Lorenzo Ossola

Personal information
- Date of birth: 12 February 2007 (age 19)
- Place of birth: Varese, Italy
- Positions: Winger; attacking midfielder;

Team information
- Current team: Milan Futuro

Youth career
- Varese
- AC Milan

Senior career*
- Years: Team / Apps / (Gls)
- 2025–: Milan Futuro (res.) / 24 / (5)

International career^{‡}
- 2025: Italy U18 / 3 / (0)
- 2025–: Italy U19 / 1 / (0)

= Lorenzo Ossola =

Italian footballer (born 2007)

Lorenzo Ossola (born 12 February 2007) is an Italian professional footballer who plays as a winger and attacking midfielder for club Milan Futuro, the reserve team of club AC Milan.
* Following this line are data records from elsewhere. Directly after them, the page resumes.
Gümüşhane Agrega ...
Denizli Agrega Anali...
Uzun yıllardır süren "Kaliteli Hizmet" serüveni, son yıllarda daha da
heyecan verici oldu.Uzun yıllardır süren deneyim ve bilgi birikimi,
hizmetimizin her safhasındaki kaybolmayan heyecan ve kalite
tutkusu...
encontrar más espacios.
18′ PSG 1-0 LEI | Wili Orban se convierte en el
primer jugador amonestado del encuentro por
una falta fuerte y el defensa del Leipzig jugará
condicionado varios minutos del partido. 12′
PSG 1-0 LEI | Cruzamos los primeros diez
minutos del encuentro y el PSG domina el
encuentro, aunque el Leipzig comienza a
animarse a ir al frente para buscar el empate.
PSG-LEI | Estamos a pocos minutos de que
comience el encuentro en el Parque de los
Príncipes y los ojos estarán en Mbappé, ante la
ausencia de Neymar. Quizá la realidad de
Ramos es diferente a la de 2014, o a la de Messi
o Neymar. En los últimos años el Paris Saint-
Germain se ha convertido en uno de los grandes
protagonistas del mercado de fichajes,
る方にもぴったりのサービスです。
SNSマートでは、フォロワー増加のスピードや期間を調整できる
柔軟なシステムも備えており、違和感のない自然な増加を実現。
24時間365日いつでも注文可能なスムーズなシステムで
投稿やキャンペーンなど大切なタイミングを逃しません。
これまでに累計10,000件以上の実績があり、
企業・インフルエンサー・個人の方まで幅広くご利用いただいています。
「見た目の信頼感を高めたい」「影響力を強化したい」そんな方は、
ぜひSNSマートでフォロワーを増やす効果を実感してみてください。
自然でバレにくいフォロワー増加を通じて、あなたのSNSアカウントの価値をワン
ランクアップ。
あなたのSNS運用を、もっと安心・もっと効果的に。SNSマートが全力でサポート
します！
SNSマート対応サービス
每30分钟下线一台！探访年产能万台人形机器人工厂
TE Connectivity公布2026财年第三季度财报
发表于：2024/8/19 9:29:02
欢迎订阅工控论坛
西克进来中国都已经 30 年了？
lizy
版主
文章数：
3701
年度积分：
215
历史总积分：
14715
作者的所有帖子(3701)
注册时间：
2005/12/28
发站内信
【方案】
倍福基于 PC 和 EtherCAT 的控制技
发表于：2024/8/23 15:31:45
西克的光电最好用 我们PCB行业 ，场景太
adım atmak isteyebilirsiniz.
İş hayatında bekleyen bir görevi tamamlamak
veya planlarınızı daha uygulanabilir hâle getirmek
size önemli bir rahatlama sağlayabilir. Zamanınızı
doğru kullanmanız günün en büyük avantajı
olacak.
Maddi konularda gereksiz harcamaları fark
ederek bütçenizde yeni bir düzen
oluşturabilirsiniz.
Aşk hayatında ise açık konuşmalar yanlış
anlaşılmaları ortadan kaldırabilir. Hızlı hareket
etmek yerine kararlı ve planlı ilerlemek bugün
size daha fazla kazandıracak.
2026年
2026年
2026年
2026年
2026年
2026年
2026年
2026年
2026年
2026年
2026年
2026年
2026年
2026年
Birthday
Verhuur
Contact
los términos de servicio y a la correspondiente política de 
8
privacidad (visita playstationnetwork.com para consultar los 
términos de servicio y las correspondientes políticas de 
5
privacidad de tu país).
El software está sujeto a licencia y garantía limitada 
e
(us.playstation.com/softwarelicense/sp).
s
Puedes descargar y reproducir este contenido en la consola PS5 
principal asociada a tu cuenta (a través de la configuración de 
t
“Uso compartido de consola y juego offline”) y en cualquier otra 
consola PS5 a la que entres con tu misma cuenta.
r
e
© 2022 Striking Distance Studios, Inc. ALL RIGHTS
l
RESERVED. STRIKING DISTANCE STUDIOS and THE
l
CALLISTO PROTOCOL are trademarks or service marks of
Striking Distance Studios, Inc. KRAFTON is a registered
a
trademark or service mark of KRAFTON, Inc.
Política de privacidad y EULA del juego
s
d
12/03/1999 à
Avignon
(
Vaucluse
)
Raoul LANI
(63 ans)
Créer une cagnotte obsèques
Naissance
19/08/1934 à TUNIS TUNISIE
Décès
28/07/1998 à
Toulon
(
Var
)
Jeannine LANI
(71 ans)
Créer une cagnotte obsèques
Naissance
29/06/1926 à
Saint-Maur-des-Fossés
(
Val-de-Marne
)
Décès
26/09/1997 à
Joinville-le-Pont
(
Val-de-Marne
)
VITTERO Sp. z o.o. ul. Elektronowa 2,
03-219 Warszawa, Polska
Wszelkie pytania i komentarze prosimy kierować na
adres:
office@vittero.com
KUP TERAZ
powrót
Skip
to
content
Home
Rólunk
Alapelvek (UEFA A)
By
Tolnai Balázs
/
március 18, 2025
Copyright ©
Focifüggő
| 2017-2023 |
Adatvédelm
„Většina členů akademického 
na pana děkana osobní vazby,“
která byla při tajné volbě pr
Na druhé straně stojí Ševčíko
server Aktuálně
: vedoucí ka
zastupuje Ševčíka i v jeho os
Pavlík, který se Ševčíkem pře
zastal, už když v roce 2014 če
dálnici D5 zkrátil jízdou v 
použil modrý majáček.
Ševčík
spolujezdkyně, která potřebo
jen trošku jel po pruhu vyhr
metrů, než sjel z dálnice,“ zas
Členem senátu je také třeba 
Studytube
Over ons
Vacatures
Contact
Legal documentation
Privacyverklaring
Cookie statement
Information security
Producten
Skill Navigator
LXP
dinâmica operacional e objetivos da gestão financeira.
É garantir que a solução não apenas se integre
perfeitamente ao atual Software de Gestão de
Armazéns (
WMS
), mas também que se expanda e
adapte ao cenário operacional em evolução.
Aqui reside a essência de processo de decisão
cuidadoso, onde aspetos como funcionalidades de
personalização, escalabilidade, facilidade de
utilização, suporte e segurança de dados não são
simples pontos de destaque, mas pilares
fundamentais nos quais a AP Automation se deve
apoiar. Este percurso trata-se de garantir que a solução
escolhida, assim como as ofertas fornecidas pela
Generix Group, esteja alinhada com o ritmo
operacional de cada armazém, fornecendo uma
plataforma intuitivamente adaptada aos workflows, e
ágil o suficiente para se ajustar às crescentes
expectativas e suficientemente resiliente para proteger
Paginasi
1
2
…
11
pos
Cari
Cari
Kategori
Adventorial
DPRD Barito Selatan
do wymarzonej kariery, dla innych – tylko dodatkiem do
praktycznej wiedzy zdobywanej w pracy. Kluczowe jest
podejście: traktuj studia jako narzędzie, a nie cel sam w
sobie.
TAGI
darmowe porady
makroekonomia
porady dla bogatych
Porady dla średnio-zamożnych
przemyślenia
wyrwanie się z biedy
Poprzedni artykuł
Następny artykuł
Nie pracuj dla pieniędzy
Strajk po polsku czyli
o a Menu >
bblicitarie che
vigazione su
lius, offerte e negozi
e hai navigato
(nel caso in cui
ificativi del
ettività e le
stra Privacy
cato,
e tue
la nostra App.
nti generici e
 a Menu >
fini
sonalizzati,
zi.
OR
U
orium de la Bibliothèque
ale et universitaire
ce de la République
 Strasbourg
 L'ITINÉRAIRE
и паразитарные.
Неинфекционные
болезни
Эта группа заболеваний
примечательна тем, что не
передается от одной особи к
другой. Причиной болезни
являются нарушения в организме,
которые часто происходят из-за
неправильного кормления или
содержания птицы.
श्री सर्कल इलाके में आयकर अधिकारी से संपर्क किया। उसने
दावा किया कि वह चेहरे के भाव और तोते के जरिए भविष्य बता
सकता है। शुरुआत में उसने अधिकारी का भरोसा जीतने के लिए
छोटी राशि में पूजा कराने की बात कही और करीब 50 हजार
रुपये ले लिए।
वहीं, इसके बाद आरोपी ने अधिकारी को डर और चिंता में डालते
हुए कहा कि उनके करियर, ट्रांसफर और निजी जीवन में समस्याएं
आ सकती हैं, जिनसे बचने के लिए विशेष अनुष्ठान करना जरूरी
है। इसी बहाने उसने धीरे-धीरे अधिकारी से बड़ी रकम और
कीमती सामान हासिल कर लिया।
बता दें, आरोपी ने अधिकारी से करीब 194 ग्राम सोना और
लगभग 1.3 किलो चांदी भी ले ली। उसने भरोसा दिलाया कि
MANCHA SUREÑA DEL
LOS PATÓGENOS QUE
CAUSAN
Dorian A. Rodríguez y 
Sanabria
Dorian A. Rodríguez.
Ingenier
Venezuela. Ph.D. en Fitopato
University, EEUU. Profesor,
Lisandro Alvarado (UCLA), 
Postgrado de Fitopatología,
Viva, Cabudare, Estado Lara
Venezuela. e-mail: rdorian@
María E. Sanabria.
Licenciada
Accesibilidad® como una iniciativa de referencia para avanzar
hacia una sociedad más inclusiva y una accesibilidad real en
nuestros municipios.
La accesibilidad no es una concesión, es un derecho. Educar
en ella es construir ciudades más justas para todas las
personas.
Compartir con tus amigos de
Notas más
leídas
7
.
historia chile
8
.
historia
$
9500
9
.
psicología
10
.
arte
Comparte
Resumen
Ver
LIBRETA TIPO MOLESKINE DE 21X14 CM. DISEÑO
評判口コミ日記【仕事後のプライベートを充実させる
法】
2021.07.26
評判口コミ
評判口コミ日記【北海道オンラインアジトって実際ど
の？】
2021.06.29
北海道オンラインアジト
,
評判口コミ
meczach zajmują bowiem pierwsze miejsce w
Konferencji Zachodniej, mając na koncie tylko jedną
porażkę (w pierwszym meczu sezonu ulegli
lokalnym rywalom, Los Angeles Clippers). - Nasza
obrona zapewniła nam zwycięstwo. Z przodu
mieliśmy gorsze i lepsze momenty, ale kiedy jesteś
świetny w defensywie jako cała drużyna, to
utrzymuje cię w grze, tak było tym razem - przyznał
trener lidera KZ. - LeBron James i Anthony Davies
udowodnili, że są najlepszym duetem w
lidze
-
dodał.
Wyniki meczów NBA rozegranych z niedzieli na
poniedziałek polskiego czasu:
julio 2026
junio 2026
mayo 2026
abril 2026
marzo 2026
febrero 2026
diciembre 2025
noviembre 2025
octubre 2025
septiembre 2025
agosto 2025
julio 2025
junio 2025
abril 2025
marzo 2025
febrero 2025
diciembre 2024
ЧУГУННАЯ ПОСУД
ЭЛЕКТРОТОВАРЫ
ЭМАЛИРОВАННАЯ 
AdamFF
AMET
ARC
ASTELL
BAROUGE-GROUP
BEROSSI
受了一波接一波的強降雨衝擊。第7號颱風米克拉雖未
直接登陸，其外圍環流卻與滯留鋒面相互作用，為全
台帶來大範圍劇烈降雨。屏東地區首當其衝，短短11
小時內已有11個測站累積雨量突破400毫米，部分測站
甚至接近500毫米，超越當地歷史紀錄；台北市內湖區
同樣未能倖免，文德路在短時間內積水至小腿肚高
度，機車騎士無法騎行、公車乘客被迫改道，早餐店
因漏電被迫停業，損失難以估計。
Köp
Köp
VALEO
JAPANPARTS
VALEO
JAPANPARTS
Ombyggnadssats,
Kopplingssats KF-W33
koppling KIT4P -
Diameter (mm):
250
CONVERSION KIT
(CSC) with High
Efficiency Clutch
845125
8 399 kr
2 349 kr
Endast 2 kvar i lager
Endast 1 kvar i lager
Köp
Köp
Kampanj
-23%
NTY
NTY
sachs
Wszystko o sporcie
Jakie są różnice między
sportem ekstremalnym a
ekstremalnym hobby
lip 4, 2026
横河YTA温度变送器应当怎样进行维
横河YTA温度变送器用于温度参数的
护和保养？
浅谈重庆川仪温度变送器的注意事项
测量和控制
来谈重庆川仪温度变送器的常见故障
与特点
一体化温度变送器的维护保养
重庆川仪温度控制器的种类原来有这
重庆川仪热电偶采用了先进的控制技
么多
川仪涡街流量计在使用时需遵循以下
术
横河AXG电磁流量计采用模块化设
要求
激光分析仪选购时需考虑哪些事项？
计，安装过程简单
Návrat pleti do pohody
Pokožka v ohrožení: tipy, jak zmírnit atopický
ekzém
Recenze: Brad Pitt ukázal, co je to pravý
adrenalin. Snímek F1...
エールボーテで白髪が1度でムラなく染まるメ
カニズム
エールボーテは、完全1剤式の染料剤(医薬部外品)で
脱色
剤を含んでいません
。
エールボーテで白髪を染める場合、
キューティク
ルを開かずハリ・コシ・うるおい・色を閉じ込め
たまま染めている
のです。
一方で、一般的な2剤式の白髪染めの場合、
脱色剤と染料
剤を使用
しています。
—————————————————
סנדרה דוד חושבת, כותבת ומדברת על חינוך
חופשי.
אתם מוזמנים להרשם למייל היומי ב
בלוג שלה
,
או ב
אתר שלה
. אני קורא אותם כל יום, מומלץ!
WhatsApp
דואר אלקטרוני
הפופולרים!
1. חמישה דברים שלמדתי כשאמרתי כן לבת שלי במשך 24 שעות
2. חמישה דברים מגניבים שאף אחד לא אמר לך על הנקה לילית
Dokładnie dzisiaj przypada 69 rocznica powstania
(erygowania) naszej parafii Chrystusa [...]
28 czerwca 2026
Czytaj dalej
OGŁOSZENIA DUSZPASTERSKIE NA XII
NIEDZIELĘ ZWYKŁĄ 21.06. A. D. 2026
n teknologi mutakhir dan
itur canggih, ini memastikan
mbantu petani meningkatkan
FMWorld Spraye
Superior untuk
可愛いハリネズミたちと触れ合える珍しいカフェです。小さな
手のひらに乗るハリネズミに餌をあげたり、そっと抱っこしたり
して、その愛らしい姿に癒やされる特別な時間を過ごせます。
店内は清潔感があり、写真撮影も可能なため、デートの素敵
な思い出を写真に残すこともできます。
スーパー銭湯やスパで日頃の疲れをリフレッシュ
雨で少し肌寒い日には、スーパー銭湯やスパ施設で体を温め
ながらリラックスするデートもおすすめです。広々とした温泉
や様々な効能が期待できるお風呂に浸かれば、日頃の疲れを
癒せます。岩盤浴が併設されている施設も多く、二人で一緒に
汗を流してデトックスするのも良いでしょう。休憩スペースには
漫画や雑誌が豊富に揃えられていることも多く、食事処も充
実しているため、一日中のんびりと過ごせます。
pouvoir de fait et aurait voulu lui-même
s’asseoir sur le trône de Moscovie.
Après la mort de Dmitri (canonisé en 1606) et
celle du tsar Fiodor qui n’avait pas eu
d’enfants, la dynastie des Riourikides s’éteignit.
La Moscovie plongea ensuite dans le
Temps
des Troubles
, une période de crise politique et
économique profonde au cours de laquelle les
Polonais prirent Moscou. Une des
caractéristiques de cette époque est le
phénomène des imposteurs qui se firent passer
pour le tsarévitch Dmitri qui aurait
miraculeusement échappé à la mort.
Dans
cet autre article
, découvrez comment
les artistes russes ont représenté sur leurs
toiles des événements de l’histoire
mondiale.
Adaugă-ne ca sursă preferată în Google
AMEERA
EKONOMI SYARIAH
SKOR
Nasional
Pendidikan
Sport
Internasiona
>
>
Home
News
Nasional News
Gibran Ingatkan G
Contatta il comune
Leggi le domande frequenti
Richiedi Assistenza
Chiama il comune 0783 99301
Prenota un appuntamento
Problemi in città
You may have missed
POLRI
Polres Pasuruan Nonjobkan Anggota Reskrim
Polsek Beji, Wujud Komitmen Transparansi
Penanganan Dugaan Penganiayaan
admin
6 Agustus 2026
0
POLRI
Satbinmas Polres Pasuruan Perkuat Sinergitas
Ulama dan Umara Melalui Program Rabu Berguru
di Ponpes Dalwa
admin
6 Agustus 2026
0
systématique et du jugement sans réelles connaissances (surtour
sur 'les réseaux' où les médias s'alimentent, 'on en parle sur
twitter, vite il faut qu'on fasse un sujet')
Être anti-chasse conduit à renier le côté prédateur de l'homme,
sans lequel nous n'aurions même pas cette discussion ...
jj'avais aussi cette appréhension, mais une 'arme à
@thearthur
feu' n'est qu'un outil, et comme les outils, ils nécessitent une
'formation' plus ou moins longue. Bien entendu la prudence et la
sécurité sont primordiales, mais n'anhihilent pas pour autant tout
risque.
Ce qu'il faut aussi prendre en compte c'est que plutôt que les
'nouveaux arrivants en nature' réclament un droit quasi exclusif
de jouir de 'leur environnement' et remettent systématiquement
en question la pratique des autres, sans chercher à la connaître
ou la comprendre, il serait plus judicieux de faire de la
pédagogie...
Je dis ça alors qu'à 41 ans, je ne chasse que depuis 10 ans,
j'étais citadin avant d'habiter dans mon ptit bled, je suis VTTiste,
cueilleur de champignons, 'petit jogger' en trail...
He is an Italian youth international.

==Club career==
He was born in Varese, Italy, and started his youth career with the academy of his hometown club Varese Calcio, later joining the academy of AC Milan.

On 17 October 2025, after 12 years progressing through the youth ranks at the club, Ossola renewed his contract with AC Milan. He made his professional debut during the 2025–26 season with the reserve team, substituting Demirel Hodžić at the second half of a goalless away draw Serie D match against Casatese Merate, on 24 September 2025. Two months later, on 26 November, Ossola scored his first professional goal with Milan Futuro, the winner during a 1–0 home win Serie D match against Real Calepina.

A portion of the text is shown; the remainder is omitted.